Their analyses revealed a clear difference across species. In macaque and mouse brains, information tended to travel along a single polysynaptic pathway between regions. In human brains, by contrast, the same source-target pairs often exchanged information through several parallel paths. These parallel channels were highly individualized — the specific arrangement of parallel routes was unique enough to identify individuals, much like a neural fingerprint.
“Parallel processing across whole-brain networks in humans has been hypothesized before, but it had not been observed on this scale,” Griffa notes. The observed parallelism suggests a richer, redundant routing architecture in humans compared to the other mammals studied.
Implications for evolution and medicine
The simplicity of the model is one of its strengths: by bringing together structural and functional data with graph and information theory, the method opens new avenues in evolutionary and computational neuroscience. One possible link is to brain expansion in human evolution. As brain volume and cortical complexity increased, wiring patterns may have evolved to support multiple, parallel information channels that enable more flexible and abstract processing.

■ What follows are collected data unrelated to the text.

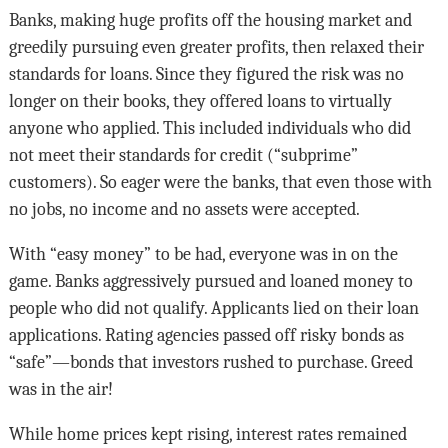
Banks, making huge profits off the housing market and
greedily pursuing even greater profits, then relaxed their
standards for loans. Since they figured the risk was no
longer on their books, they offered loans to virtually
anyone who applied. This included individuals who did
not meet their standards for credit (“subprime”
customers). So eager were the banks, that even those with
no jobs, no income and no assets were accepted.
With “easy money” to be had, everyone was in on the
game. Banks aggressively pursued and loaned money to
people who did not qualify. Applicants lied on their loan
applications. Rating agencies passed off risky bonds as
“safe”—bonds that investors rushed to purchase. Greed
was in the air!
While home prices kept rising, interest rates remained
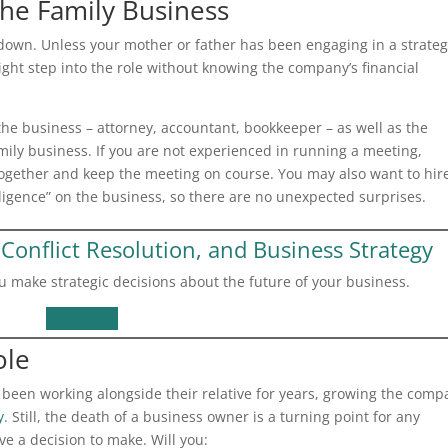
 the Family Business
down. Unless your mother or father has been engaging in a strateg
ight step into the role without knowing the company’s financial
the business – attorney, accountant, bookkeeper – as well as the
mily business. If you are not experienced in running a meeting,
ogether and keep the meeting on course. You may also want to hir
ligence” on the business, so there are no unexpected surprises.
Conflict Resolution, and Business Strategy
u make strategic decisions about the future of your business.
Contact Us
ole
 been working alongside their relative for years, growing the comp
y
. Still, the death of a business owner is a turning point for any
e a decision to make. Will you:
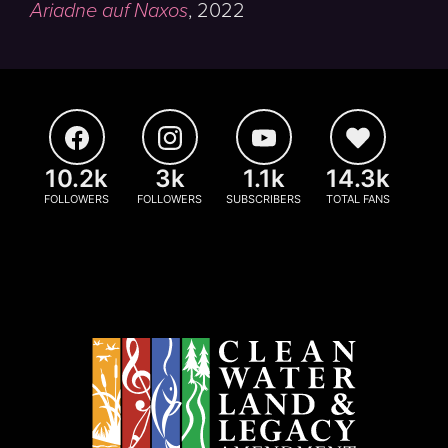
Ariadne auf Naxos
,
2022
10.2k
3k
1.1k
14.3k
FOLLOWERS
FOLLOWERS
SUBSCRIBERS
TOTAL FANS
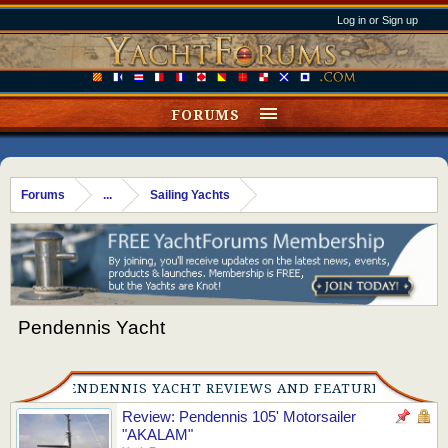
Log in or Sign up
FORUMS
Forums
...
Sailing Yachts
Pendennis Yacht
PENDENNIS YACHT REVIEWS AND FEATURES
Review: Pendennis 105' Motorsailer
"AKALAM"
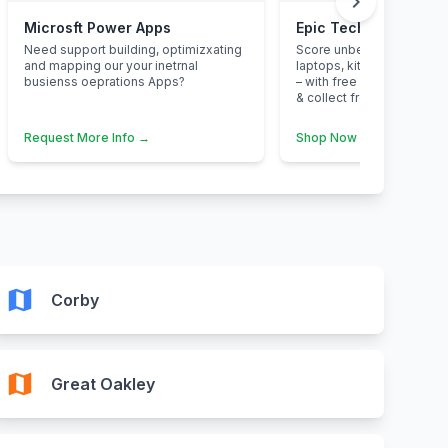
chevron_right
Microsft Power Apps
Epic Tech Savings at
Need support building, optimizxating
Score unbeatable deals o
and mapping our your inetrnal
laptops, kitchen applian
busienss oeprations Apps?
– with free next-day deliv
& collect from your neare
Request More Info →
Shop Now →
map
Corby
map
Great Oakley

Griffa suggests that parallel information streams could allow the brain to hold multiple representations of the same input, supporting abstraction and advanced cognitive functions that are prominent in humans. While this idea remains speculative — the study did not test cognitive performance directly — it points to explicit hypotheses that can be tested in future work.
A practical research direction is to examine whether parallel routes confer resilience to brain networks. Griffa, whose research focuses on memory and cognition, is particularly interested in whether parallel transmission supports recovery after brain injury or helps protect against age-related cognitive decline. Some people maintain healthy cognition into advanced age while others do not; exploring whether parallel pathways contribute to that variability could inform rehabilitation and preventive strategies.
Future studies could extend the model to simulate how information is combined and transformed across multiple channels, moving from mapping transmission to modeling computation. Such steps would help clarify whether and how parallel routing contributes to complex information processing in the human brain.
About this neuroscience research news
Author: Celia Luterbacher
Source: EPFL
Contact: Celia Luterbacher – EPFL
Image: The image is credited to Neuroscience News
Original Research: Open access.
“Evidence for increased parallel information transmission in human brain networks compared to macaques and male mice” by Dimitri Van de Ville et al. Nature Communications
Abstract
Evidence for increased parallel information transmission in human brain networks compared to macaques and male mice
Brain communication—information transmitted through white-matter connections—underpins the brain’s computational abilities that support behavior from shared sensory perception to complex human cognition. How communication strategies at the macroscale evolved to support increasingly sophisticated functions remains a key question.
Applying a graph- and information-theory framework to map information-related pathways in male mouse, macaque and human brains, the researchers identified a communication gap: non-human mammals tend to share information via single polysynaptic pathways, whereas human brains frequently use multiple parallel pathways between the same regions. In humans, parallel transmission prominently connects unimodal and transmodal systems.
The organization of these information-related pathways is also individually specific across species, suggesting a personalized architecture of information routing. Overall, the work provides evidence that distinct communication patterns are linked to the evolution of mammalian brain networks.